WORK TASK.
Search the entries for lines that contain the word "arrow", and report each one found.

DATA FOR THIS EXERCISE.
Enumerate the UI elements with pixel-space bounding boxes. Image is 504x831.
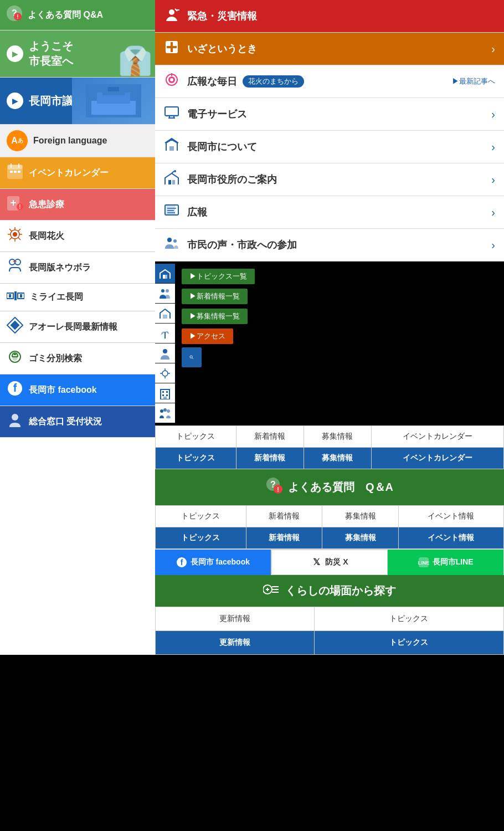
t1d2[interactable]: 新着情報 — [236, 448, 304, 469]
svg-rect-87 — [166, 391, 168, 393]
nav-koho2[interactable]: 広報 › — [155, 196, 504, 229]
t2d4[interactable]: イベント情報 — [398, 527, 503, 549]
koho2-arrow: › — [491, 206, 495, 219]
svg-rect-73 — [163, 275, 165, 279]
svg-point-30 — [13, 232, 17, 237]
table1-header-row: トピックス 新着情報 募集情報 イベントカレンダー — [156, 426, 504, 448]
icon-menu-section: ▶トピックス一覧 ▶新着情報一覧 ▶募集情報一覧 ▶アクセス — [155, 261, 504, 425]
t1h1[interactable]: トピックス — [156, 426, 236, 448]
icon-bar-person2[interactable] — [155, 343, 175, 363]
fireworks-icon — [7, 226, 23, 246]
sidebar-item-calendar[interactable]: イベントカレンダー — [0, 157, 155, 189]
qa-bar[interactable]: ? ! よくある質問 Q＆A — [155, 469, 504, 505]
icon-bar-people[interactable] — [155, 284, 175, 304]
svg-text:f: f — [13, 382, 17, 394]
sidebar-item-assembly[interactable]: ▶ 長岡市議会 — [0, 78, 155, 125]
svg-line-29 — [9, 238, 12, 240]
t1h2[interactable]: 新着情報 — [236, 426, 304, 448]
sidebar-item-fireworks[interactable]: 長岡花火 — [0, 220, 155, 252]
svg-point-92 — [163, 408, 167, 412]
denshi-arrow: › — [491, 108, 495, 121]
sidebar-item-gomi[interactable]: ゴミ分別検索 — [0, 343, 155, 375]
sidebar-item-foreign[interactable]: Aあ Foreign language — [0, 125, 155, 157]
svg-rect-39 — [11, 321, 20, 330]
table1-data-row: トピックス 新着情報 募集情報 イベントカレンダー — [156, 448, 504, 469]
icon-bar-plant[interactable] — [155, 324, 175, 343]
svg-text:!: ! — [277, 486, 279, 494]
svg-line-26 — [9, 229, 12, 231]
izato-arrow: › — [491, 43, 495, 55]
t1h4[interactable]: イベントカレンダー — [371, 426, 503, 448]
calendar-icon — [7, 163, 23, 183]
svg-text:f: f — [180, 558, 183, 567]
sidebar-item-mayor[interactable]: ▶ ようこそ 市長室へ 👔 — [0, 30, 155, 78]
icon-bar-city[interactable] — [155, 264, 175, 284]
svg-text:!: ! — [19, 204, 20, 210]
kurashi-bar[interactable]: くらしの場面から探す — [155, 575, 504, 607]
svg-rect-10 — [8, 165, 22, 170]
bth1[interactable]: 更新情報 — [156, 607, 315, 631]
mayor-figure: 👔 — [118, 45, 152, 77]
sidebar-item-madoguchi[interactable]: 総合窓口 受付状況 — [0, 406, 155, 438]
about-icon — [164, 137, 179, 156]
t1d3[interactable]: 募集情報 — [304, 448, 371, 469]
emergency-label: 緊急・災害情報 — [187, 9, 257, 23]
icon-bar-home[interactable] — [155, 304, 175, 324]
nav-shimin[interactable]: 市民の声・市政への参加 › — [155, 229, 504, 261]
search-btn[interactable] — [182, 347, 202, 367]
t2h2[interactable]: 新着情報 — [246, 506, 322, 527]
t2d2[interactable]: 新着情報 — [246, 527, 322, 549]
social-x[interactable]: 𝕏 防災 X — [271, 550, 388, 575]
nav-about[interactable]: 長岡市について › — [155, 131, 504, 163]
mini-menu-row4: ▶アクセス — [179, 327, 500, 346]
koho-latest[interactable]: ▶最新記事へ — [452, 76, 495, 86]
svg-rect-77 — [163, 315, 167, 319]
sidebar-item-qa[interactable]: ? ! よくある質問 Q&A — [0, 0, 155, 30]
t2h4[interactable]: イベント情報 — [398, 506, 503, 527]
icon-bar-group[interactable] — [155, 403, 175, 423]
t1h3[interactable]: 募集情報 — [304, 426, 371, 448]
aore-label: アオーレ長岡最新情報 — [29, 321, 117, 333]
about-label: 長岡市について — [187, 140, 257, 153]
koho-icon — [164, 72, 179, 91]
sidebar-item-facebook[interactable]: f 長岡市 facebook — [0, 375, 155, 406]
btd1[interactable]: 更新情報 — [156, 631, 315, 655]
btd2[interactable]: トピックス — [314, 631, 503, 655]
access-btn[interactable]: ▶アクセス — [182, 329, 233, 344]
t2d1[interactable]: トピックス — [156, 527, 246, 549]
t2h3[interactable]: 募集情報 — [322, 506, 398, 527]
t1d1[interactable]: トピックス — [156, 448, 236, 469]
svg-rect-35 — [14, 291, 17, 300]
mayor-play-icon: ▶ — [7, 45, 23, 62]
sidebar-item-aore[interactable]: アオーレ長岡最新情報 — [0, 311, 155, 343]
sidebar-item-miraie[interactable]: ミライエ長岡 — [0, 284, 155, 311]
sidebar-item-emergency-med[interactable]: ! 急患診療 — [0, 189, 155, 220]
t2d3[interactable]: 募集情報 — [322, 527, 398, 549]
svg-point-80 — [162, 371, 168, 376]
topics-btn[interactable]: ▶トピックス一覧 — [182, 269, 255, 284]
svg-rect-64 — [172, 180, 175, 184]
aore-icon — [7, 317, 23, 337]
koho-label: 広報な毎日 — [187, 75, 237, 88]
svg-point-75 — [161, 289, 164, 293]
social-facebook[interactable]: f 長岡市 facebook — [155, 550, 271, 575]
nav-koho[interactable]: 広報な毎日 花火のまちから ▶最新記事へ — [155, 65, 504, 98]
bth2[interactable]: トピックス — [314, 607, 503, 631]
social-line[interactable]: LINE 長岡市LINE — [388, 550, 504, 575]
svg-point-79 — [163, 349, 167, 353]
icon-bar-fireworks2[interactable] — [155, 363, 175, 383]
nav-emergency[interactable]: 緊急・災害情報 — [155, 0, 504, 33]
t1d4[interactable]: イベントカレンダー — [371, 448, 503, 469]
sidebar-item-neubora[interactable]: 長岡版ネウボラ — [0, 252, 155, 284]
koho2-label: 広報 — [187, 206, 207, 219]
nav-izato[interactable]: いざというとき › — [155, 33, 504, 65]
nav-city-hall[interactable]: 長岡市役所のご案内 › — [155, 163, 504, 196]
bottom-header-row: 更新情報 トピックス — [156, 607, 504, 631]
nav-denshi[interactable]: 電子サービス › — [155, 98, 504, 131]
t2h1[interactable]: トピックス — [156, 506, 246, 527]
new-btn[interactable]: ▶新着情報一覧 — [182, 289, 248, 304]
kurashi-label: くらしの場面から探す — [285, 583, 396, 598]
recruit-btn[interactable]: ▶募集情報一覧 — [182, 309, 248, 324]
kurashi-icon — [263, 583, 280, 599]
icon-bar-building[interactable] — [155, 383, 175, 403]
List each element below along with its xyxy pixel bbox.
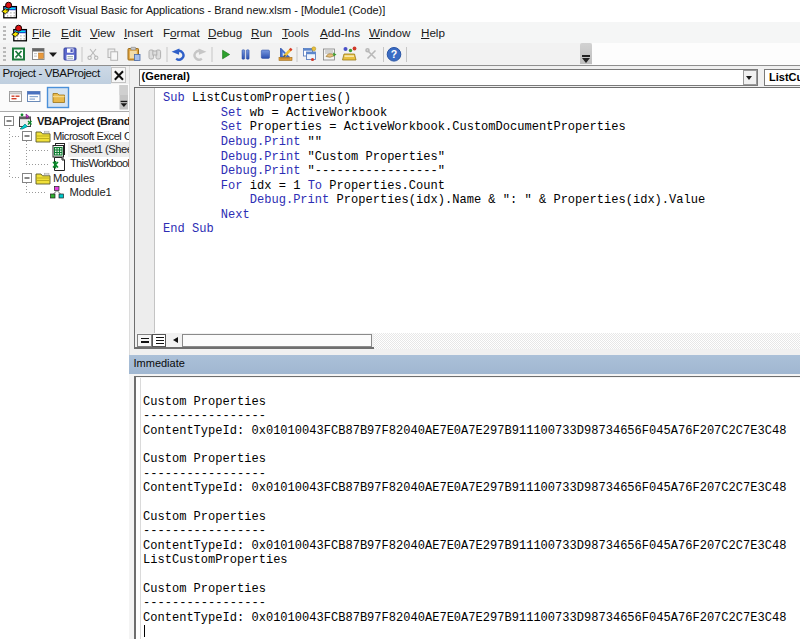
svg-text:?: ? (391, 48, 397, 60)
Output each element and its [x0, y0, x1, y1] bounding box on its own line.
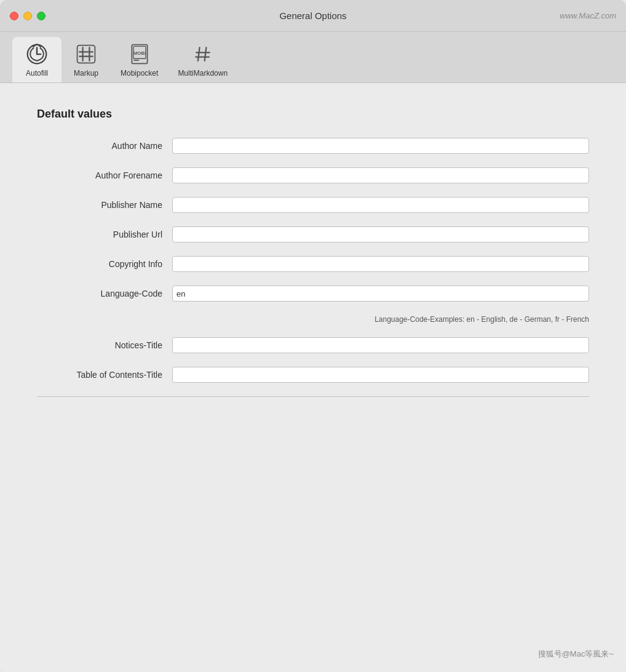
publisher-url-input[interactable]	[172, 226, 589, 242]
tab-multimarkdown-label: MultiMarkdown	[178, 69, 228, 78]
tab-multimarkdown[interactable]: MultiMarkdown	[168, 37, 237, 82]
author-forename-label: Author Forename	[37, 170, 172, 180]
tab-autofill[interactable]: Autofill	[12, 37, 61, 82]
title-bar: General Options www.MacZ.com	[0, 0, 626, 32]
publisher-name-label: Publisher Name	[37, 200, 172, 210]
markup-icon	[74, 42, 98, 66]
autofill-icon	[25, 42, 49, 66]
watermark-header: www.MacZ.com	[560, 11, 616, 20]
copyright-info-group: Copyright Info	[37, 256, 589, 272]
mobipocket-icon: MOBI	[127, 42, 152, 66]
traffic-lights	[10, 12, 46, 20]
tab-autofill-label: Autofill	[26, 69, 48, 78]
language-code-input[interactable]	[172, 286, 589, 302]
tab-markup-label: Markup	[74, 69, 98, 78]
toc-title-group: Table of Contents-Title	[37, 367, 589, 383]
minimize-button[interactable]	[23, 12, 32, 20]
section-title: Default values	[37, 108, 589, 121]
author-name-group: Author Name	[37, 138, 589, 154]
main-window: General Options www.MacZ.com Autofill	[0, 0, 626, 672]
notices-title-input[interactable]	[172, 337, 589, 353]
copyright-info-label: Copyright Info	[37, 259, 172, 269]
publisher-url-group: Publisher Url	[37, 226, 589, 242]
footer-watermark: 搜狐号@Mac等風来~	[538, 649, 614, 660]
language-code-group: Language-Code	[37, 286, 589, 302]
author-name-label: Author Name	[37, 141, 172, 151]
main-content: Default values Author Name Author Forena…	[0, 83, 626, 672]
publisher-name-input[interactable]	[172, 197, 589, 213]
divider	[37, 396, 589, 397]
window-title: General Options	[279, 10, 346, 21]
language-code-label: Language-Code	[37, 289, 172, 298]
author-forename-group: Author Forename	[37, 167, 589, 183]
publisher-name-group: Publisher Name	[37, 197, 589, 213]
tab-markup[interactable]: Markup	[61, 37, 111, 82]
copyright-info-input[interactable]	[172, 256, 589, 272]
toc-title-label: Table of Contents-Title	[37, 370, 172, 380]
maximize-button[interactable]	[37, 12, 46, 20]
tab-mobipocket[interactable]: MOBI Mobipocket	[111, 37, 168, 82]
toc-title-input[interactable]	[172, 367, 589, 383]
close-button[interactable]	[10, 12, 18, 20]
publisher-url-label: Publisher Url	[37, 230, 172, 239]
svg-line-12	[204, 47, 206, 61]
language-hint: Language-Code-Examples: en - English, de…	[172, 315, 589, 324]
multimarkdown-icon	[191, 42, 215, 66]
tab-mobipocket-label: Mobipocket	[121, 69, 158, 78]
svg-text:MOBI: MOBI	[133, 50, 146, 56]
notices-title-label: Notices-Title	[37, 340, 172, 350]
author-name-input[interactable]	[172, 138, 589, 154]
notices-title-group: Notices-Title	[37, 337, 589, 353]
svg-line-11	[198, 47, 200, 61]
author-forename-input[interactable]	[172, 167, 589, 183]
toolbar: Autofill Markup	[0, 32, 626, 83]
svg-rect-2	[77, 46, 95, 63]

OUTPUT.
koho2-arrow: › — [491, 206, 495, 219]
denshi-arrow: › — [491, 108, 495, 121]
izato-arrow: › — [491, 43, 495, 55]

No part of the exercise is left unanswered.